My First Real Job

My first real job was at the Econo Carwash across the street from the Ogden Temple. I was 16 years old when I started working there six hours each Saturday morning. I was paid $3.35/hour when I started and two summers later I was all the way up to $3.40/hour. We did have a bonus program whereby we could earn an extra 25 cents if we sold a “hot wax” in addition to the carwash. We also got a dime for every quart of oil we could sell. Nearly every customer that asked me to check their oil inexplicably required a quart of oil. KaChing! The fringe benefit we enjoyed most was that we received one free car wash for each shift we worked. My father would have me trade off driving the 9-passenger wagon and the “Brown Hornet” just to keep them in a balanced state of cleanliness. The problem with the “Brown Hornet” was that each time I’d send it through a big chunk of brown paint would peal off. I believe Econo was personally responsible for removing most of the paint from the hood and door of that poor car.

But the big money came if I could confiscate a “hot” credit card that was on a special list we called the “seizure list” that was put out by the big credit card companies.

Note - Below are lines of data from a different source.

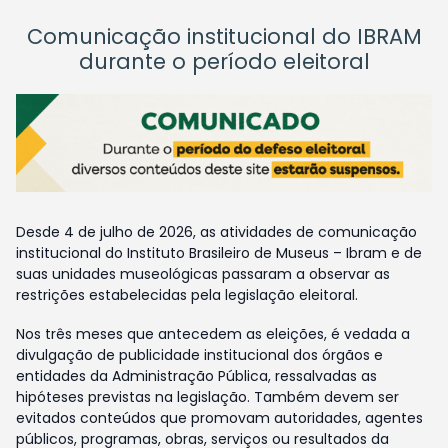
Comunicação institucional do IBRAM
durante o período eleitoral
Desde 4 de julho de 2026, as atividades de comunicação
institucional do Instituto Brasileiro de Museus – Ibram e de
suas unidades museológicas passaram a observar as
restrições estabelecidas pela legislação eleitoral.
Nos três meses que antecedem as eleições, é vedada a
divulgação de publicidade institucional dos órgãos e
entidades da Administração Pública, ressalvadas as
hipóteses previstas na legislação. Também devem ser
evitados conteúdos que promovam autoridades, agentes
públicos, programas, obras, serviços ou resultados da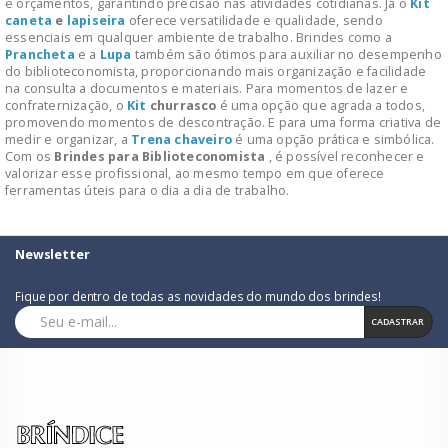
e orçamentos, garantindo precisão nas atividades cotidianas. Já o
Kit
caneta
e
lapiseira
oferece versatilidade e qualidade, sendo
essenciais em qualquer ambiente de trabalho. Brindes como a
Prancheta
e a
Lupa
também são ótimos para auxiliar no desempenho
do biblioteconomista, proporcionando mais organização e facilidade
na consulta a documentos e materiais. Para momentos de lazer e
confraternização, o
Kit
churrasco
é uma opção que agrada a todos,
promovendo momentos de descontração. E para uma forma criativa de
medir e organizar, a
Trena
chaveiro
é uma opção prática e simbólica.
Com os
Brindes para Biblioteconomista
, é possível reconhecer e
valorizar esse profissional, ao mesmo tempo em que oferece
ferramentas úteis para o dia a dia de trabalho.
Newsletter
Fique por dentro de todas as novidades do mundo dos brindes!
CADASTRAR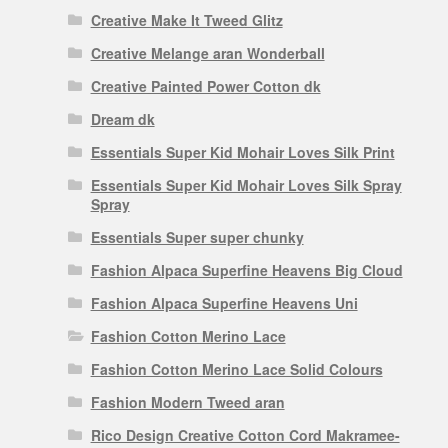
Creative Make It Tweed Glitz
Creative Melange aran Wonderball
Creative Painted Power Cotton dk
Dream dk
Essentials Super Kid Mohair Loves Silk Print
Essentials Super Kid Mohair Loves Silk Spray
Spray
Essentials Super super chunky
Fashion Alpaca Superfine Heavens Big Cloud
Fashion Alpaca Superfine Heavens Uni
Fashion Cotton Merino Lace
Fashion Cotton Merino Lace Solid Colours
Fashion Modern Tweed aran
Rico Design Creative Cotton Cord Makramee-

I believe most of the cards on this list were either stolen or very delinquent. If a customer tried to pay with a credit card, I was required to check it against the “seizure list” to see if I’d hit the jackpot. This was before the instant transaction stations you have today that charge your card on the spot. I had to manually fill out a slip for every card we took. For every credit card I was able to safely “seize”, I was paid $50 from the issuing company. I believe I was able to seize two cards while employed at Econo. One very large lady promised to kick my white butt if I didn’t give back her Visa which I promptly decided to do so likely saving my life.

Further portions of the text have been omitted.